### Problem description
The pictures in the data below are to be omitted; all else must be duplicated exactly.
━━━━━━━━━━━━━━━━
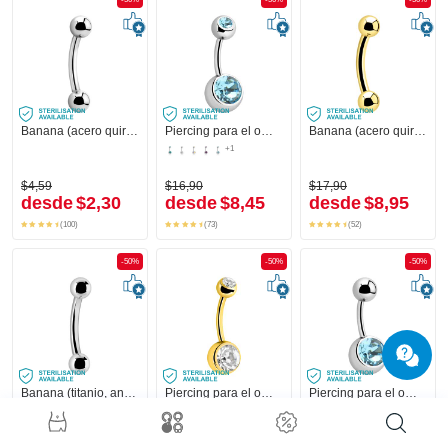
Banana (acero quirúrgico, plateado, acabado brillante) con bolas
Piercing para el ombligo (acero quirúrgico, plateado, acabado brillante) con bolas y brillantes
Banana (acero quirúrgico, dorado, acabado brillante)
+1
$4,59
$16,90
$17,90
desde
$2,30
desde
$8,45
desde
$8,95
(100)
(73)
(52)
-50%
-50%
-50%
Banana (titanio, anodizado) con bolas
Piercing para el ombligo (acero quirúrgico, chapado en oro, acabado brillante) con brillantes
Piercing para el ombligo (acero quirúrgico, plateado, acabado brillante) con piedra brillante
+1
+1
$12,90
$15,90
$14,90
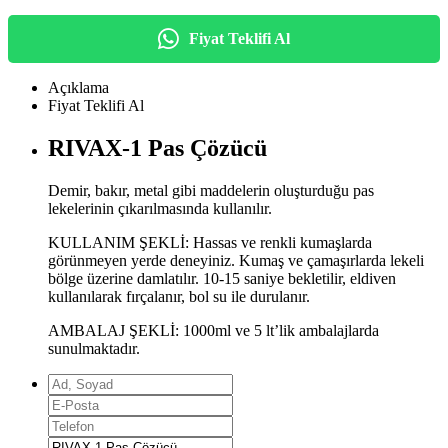
Fiyat Teklifi Al
Açıklama
Fiyat Teklifi Al
RIVAX-1 Pas Çözücü
Demir, bakır, metal gibi maddelerin oluşturduğu pas
lekelerinin çıkarılmasında kullanılır.
KULLANIM ŞEKLİ: Hassas ve renkli kumaşlarda
görünmeyen yerde deneyiniz. Kumaş ve çamaşırlarda lekeli
bölge üzerine damlatılır. 10-15 saniye bekletilir, eldiven
kullanılarak fırçalanır, bol su ile durulanır.
AMBALAJ ŞEKLİ: 1000ml ve 5 lt’lik ambalajlarda
sunulmaktadır.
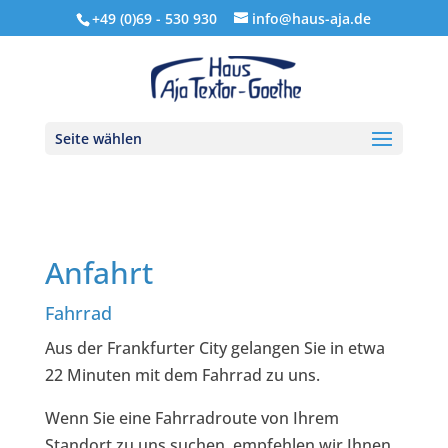
+49 (0)69 - 530 930
info@haus-aja.de
Seite wählen
Anfahrt
Fahrrad
Aus der Frankfurter City gelangen Sie in etwa
22 Minuten mit dem Fahrrad zu uns.
Wenn Sie eine Fahrradroute von Ihrem
Standort zu uns suchen, empfehlen wir Ihnen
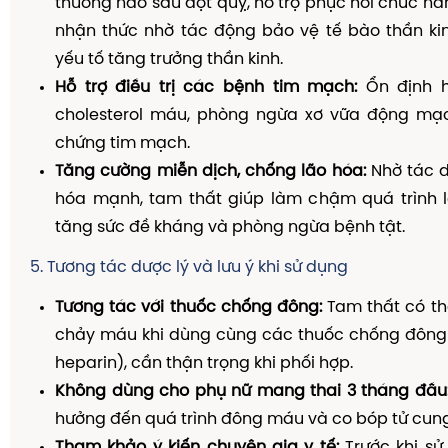
thương não sau đột quỵ, hỗ trợ phục hồi chức n
nhận thức nhờ tác động bảo vệ tế bào thần kin
yếu tố tăng trưởng thần kinh.
Hỗ trợ điều trị các bệnh tim mạch:
Ổn định h
cholesterol máu, phòng ngừa xơ vữa động mạ
chứng tim mạch.
Tăng cường miễn dịch, chống lão hóa:
Nhờ tác 
hóa mạnh, tam thất giúp làm chậm quá trình l
tăng sức đề kháng và phòng ngừa bệnh tật.
5. Tương tác dược lý và lưu ý khi sử dụng
Tương tác với thuốc chống đông:
Tam thất có th
chảy máu khi dùng cùng các thuốc chống đông 
heparin), cần thận trọng khi phối hợp.
Không dùng cho phụ nữ mang thai 3 tháng đầu
hưởng đến quá trình đông máu và co bóp tử cung
Tham khảo ý kiến chuyên gia y tế:
Trước khi sử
━━━━━━━━━━━━━━━━
### Response below
Banana (acero quirúrgico, plateado, acabado brillante) con bolas
Piercing para el ombligo (acero quirúrgico, plateado, acabado brillante) con bolas y brillantes
Banana (acero quirúrgico, dorado, acabado brillante)
+1
$4,59
$16,90
$17,90
desde
$2,30
desde
$8,45
desde
$8,95
(100)
(73)
(52)
-50%
-50%
-50%
Banana (titanio, anodizado) con bolas
Piercing para el ombligo (acero quirúrgico, chapado en oro, acabado brillante) con brillantes
Piercing para el ombligo (acero quirúrgico, plateado, acabado brillante) con piedra brillante
+1
+1
$12,90
$15,90
$14,90
Fiyat Teklifi Al
Açıklama
Fiyat Teklifi Al
RIVAX-1 Pas Çözücü
Demir, bakır, metal gibi maddelerin oluşturduğu pas
lekelerinin çıkarılmasında kullanılır.
KULLANIM ŞEKLİ: Hassas ve renkli kumaşlarda
görünmeyen yerde deneyiniz. Kumaş ve çamaşırlarda lekeli
bölge üzerine damlatılır. 10-15 saniye bekletilir, eldiven
kullanılarak fırçalanır, bol su ile durulanır.
AMBALAJ ŞEKLİ: 1000ml ve 5 lt’lik ambalajlarda
sunulmaktadır.
+49 (0)69 - 530 930
info@haus-aja.de
Seite wählen
Anfahrt
Fahrrad
Aus der Frankfurter City gelangen Sie in etwa
22 Minuten mit dem Fahrrad zu uns.
Wenn Sie eine Fahrradroute von Ihrem
Standort zu uns suchen, empfehlen wir Ihnen
thương não sau đột quỵ, hỗ trợ phục hồi chức n
nhận thức nhờ tác động bảo vệ tế bào thần kin
yếu tố tăng trưởng thần kinh.
Hỗ trợ điều trị các bệnh tim mạch:
Ổn định h
cholesterol máu, phòng ngừa xơ vữa động mạ
chứng tim mạch.
Tăng cường miễn dịch, chống lão hóa:
Nhờ tác 
hóa mạnh, tam thất giúp làm chậm quá trình l
tăng sức đề kháng và phòng ngừa bệnh tật.
5. Tương tác dược lý và lưu ý khi sử dụng
Tương tác với thuốc chống đông:
Tam thất có th
chảy máu khi dùng cùng các thuốc chống đông 
heparin), cần thận trọng khi phối hợp.
Không dùng cho phụ nữ mang thai 3 tháng đầu
hưởng đến quá trình đông máu và co bóp tử cung
Tham khảo ý kiến chuyên gia y tế:
Trước khi sử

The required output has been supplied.